Mitochondrial Participation in the Intracellular Ca2+ Network

Abstract

Calcium can activate mitochondrial metabolism, and the possibility that mitochondrial Ca2+ uptake and extrusion modulate free cytosolic [Ca2+] (Cac) now has renewed interest. We use whole-cell and perforated patch clamp methods together with rapid local perfusion to introduce probes and inhibitors to rat chromaffin cells, to evoke Ca2+ entry, and to monitor Ca2+-activated currents that report near-surface [Ca2+]. We show that rapid recovery from elevations of Cac requires both the mitochondrial Ca2+ uniporter and the mitochondrial energization that drives Ca2+ uptake through it. Applying imaging and single-cell photometric methods, we find that the probe rhod-2 selectively localizes to mitochondria and uses its responses to quantify mitochondrial free [Ca2+] (Cam).

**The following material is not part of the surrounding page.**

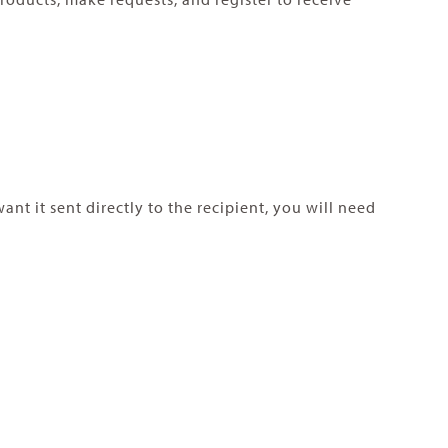
t it sent directly to the recipient, you will need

The indicated resting Cam of 100–200 nM is similar to the resting Cac reported by the probes indo-1 and Calcium Green, or its dextran conjugate in the cytoplasm. Simultaneous monitoring of Cam and Cac at high temporal resolution shows that, although Cam increases less than Cac, mitochondrial sequestration of Ca2+ is fast and has high capacity. We find that mitochondrial Ca2+ uptake limits the rise and underlies the rapid decay of Cac excursions produced by Ca2+ entry or by mobilization of reticular stores. We also find that subsequent export of Ca2+ from mitochondria, seen as declining Cam, prolongs complete Cac recovery and that suppressing export of Ca2+, by inhibition of the mitochondrial Na+/ Ca2+ exchanger, reversibly hastens final recovery of Cac. We conclude that mitochondria are active participants in cellular Ca2+ signaling, whose unique role is determined by their ability to rapidly accumulate and then release large quantities of Ca2+.